TASK INSTRUCTIONS ::
Search the entries below. Return every line that has "using" in it.

(Data extracted from a collection)
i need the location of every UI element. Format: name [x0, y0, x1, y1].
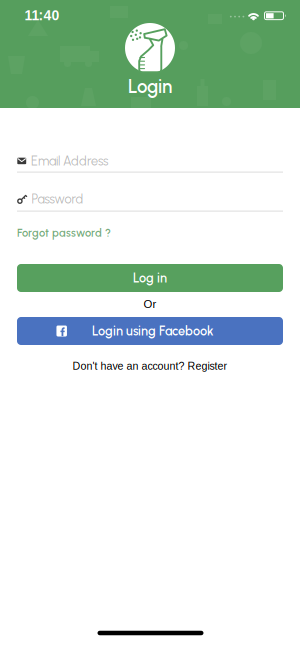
staticText: 11:40	[24, 8, 60, 23]
button[interactable]: Log in	[17, 264, 283, 292]
staticText: Register	[188, 360, 228, 372]
button[interactable]: Email Address	[0, 150, 300, 174]
staticText: Or	[144, 298, 156, 310]
staticText: Log in	[133, 270, 167, 286]
button[interactable]: Forgot password ?	[17, 226, 111, 240]
button[interactable]: Register	[188, 360, 228, 372]
button[interactable]: Password	[0, 188, 300, 213]
staticText: Login	[128, 75, 172, 98]
staticText: Login using Facebook	[92, 323, 214, 339]
button[interactable]: Login using Facebook	[17, 317, 283, 345]
staticText: Forgot password ?	[17, 226, 111, 240]
staticText: Don't have an account?	[72, 360, 184, 372]
staticText: Password	[32, 191, 84, 207]
staticText: Email Address	[31, 153, 108, 169]
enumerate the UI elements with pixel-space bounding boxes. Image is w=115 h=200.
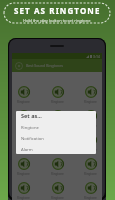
button[interactable]: Notification bbox=[21, 136, 96, 147]
staticText: Ringtone bbox=[17, 172, 30, 176]
button[interactable]: App icon bbox=[15, 62, 23, 70]
staticText: Ringtone bbox=[17, 148, 30, 152]
staticText: Ringtone bbox=[51, 100, 64, 104]
staticText: Ringtone bbox=[17, 196, 30, 200]
button[interactable]: Play ringtone bbox=[51, 158, 64, 176]
staticText: Ringtone bbox=[17, 124, 30, 128]
staticText: Best Sound Ringtones bbox=[26, 63, 64, 68]
button[interactable]: Play ringtone bbox=[51, 110, 64, 128]
button[interactable]: Play ringtone bbox=[84, 110, 97, 128]
button[interactable]: Play ringtone bbox=[17, 110, 30, 128]
button[interactable]: Play ringtone bbox=[17, 134, 30, 152]
button[interactable]: Ringtone bbox=[21, 125, 96, 136]
button[interactable]: Play ringtone bbox=[51, 86, 64, 104]
staticText: Ringtone bbox=[84, 124, 97, 128]
staticText: Ringtone bbox=[21, 125, 39, 131]
button[interactable]: Play ringtone bbox=[51, 182, 64, 200]
button[interactable]: Play ringtone bbox=[84, 86, 97, 104]
button[interactable]: Alarm bbox=[21, 147, 96, 154]
staticText: 3:14 bbox=[93, 54, 100, 59]
staticText: Ringtone bbox=[84, 172, 97, 176]
staticText: Ringtone bbox=[51, 196, 64, 200]
staticText: Ringtone bbox=[17, 100, 30, 104]
staticText: Ringtone bbox=[84, 196, 97, 200]
staticText: Alarm bbox=[21, 147, 33, 153]
button[interactable]: Play ringtone bbox=[84, 158, 97, 176]
staticText: SET AS RINGTONE bbox=[14, 5, 101, 16]
staticText: Ringtone bbox=[84, 100, 97, 104]
button[interactable]: Play ringtone bbox=[17, 158, 30, 176]
staticText: Ringtone bbox=[84, 148, 97, 152]
staticText: Hold the play button to set ringtone bbox=[23, 18, 91, 23]
staticText: Ringtone bbox=[51, 172, 64, 176]
button[interactable]: Play ringtone bbox=[17, 182, 30, 200]
button[interactable]: Play ringtone bbox=[84, 182, 97, 200]
button[interactable]: Play ringtone bbox=[17, 86, 30, 104]
button[interactable]: Play ringtone bbox=[84, 134, 97, 152]
staticText: Set as... bbox=[21, 112, 42, 119]
staticText: Notification bbox=[21, 136, 44, 142]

WORKED SOLUTION ::
staticText: Login using Facebook	[92, 323, 214, 339]
button[interactable]: Login using Facebook	[17, 317, 283, 345]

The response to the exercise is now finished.